Only one stretch of the listing below is wanted. Begin at the line that has "助這些業主，盡早遵辦「通知」。", stop after the line that has "傳媒查詢時指，不論業主是否發展商，只要無合理", and repeat every line in between exactly.

DATASET ENTRIES -
--------------------

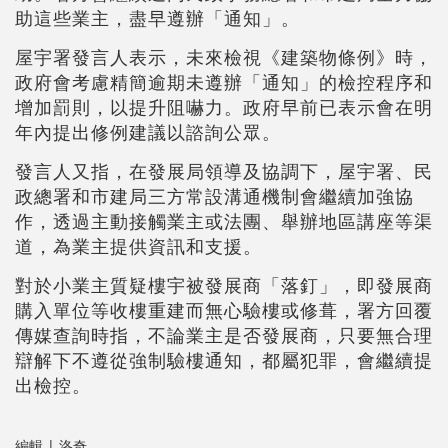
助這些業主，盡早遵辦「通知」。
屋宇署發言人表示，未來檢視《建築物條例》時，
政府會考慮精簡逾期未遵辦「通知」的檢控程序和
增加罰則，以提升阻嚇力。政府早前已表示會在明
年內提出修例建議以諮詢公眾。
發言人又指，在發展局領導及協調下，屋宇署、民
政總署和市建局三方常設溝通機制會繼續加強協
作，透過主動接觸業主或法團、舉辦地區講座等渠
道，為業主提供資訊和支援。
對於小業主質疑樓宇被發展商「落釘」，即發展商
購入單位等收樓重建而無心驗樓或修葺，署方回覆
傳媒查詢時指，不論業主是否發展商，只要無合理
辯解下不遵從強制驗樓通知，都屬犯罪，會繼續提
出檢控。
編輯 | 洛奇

--------------------

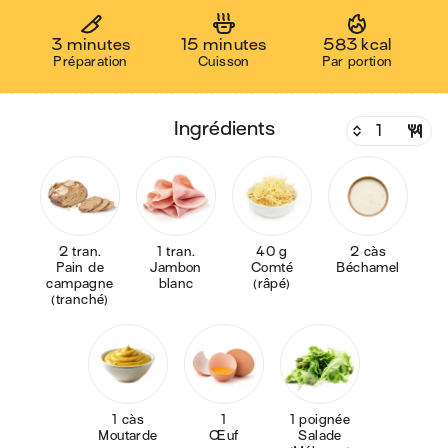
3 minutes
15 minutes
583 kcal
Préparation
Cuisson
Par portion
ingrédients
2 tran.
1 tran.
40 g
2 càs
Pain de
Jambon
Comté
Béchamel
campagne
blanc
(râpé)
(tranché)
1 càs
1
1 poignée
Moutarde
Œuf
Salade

--------------------

RESULT BELOW -
助這些業主，盡早遵辦「通知」。
屋宇署發言人表示，未來檢視《建築物條例》時，
政府會考慮精簡逾期未遵辦「通知」的檢控程序和
增加罰則，以提升阻嚇力。政府早前已表示會在明
年內提出修例建議以諮詢公眾。
發言人又指，在發展局領導及協調下，屋宇署、民
政總署和市建局三方常設溝通機制會繼續加強協
作，透過主動接觸業主或法團、舉辦地區講座等渠
道，為業主提供資訊和支援。
對於小業主質疑樓宇被發展商「落釘」，即發展商
購入單位等收樓重建而無心驗樓或修葺，署方回覆
傳媒查詢時指，不論業主是否發展商，只要無合理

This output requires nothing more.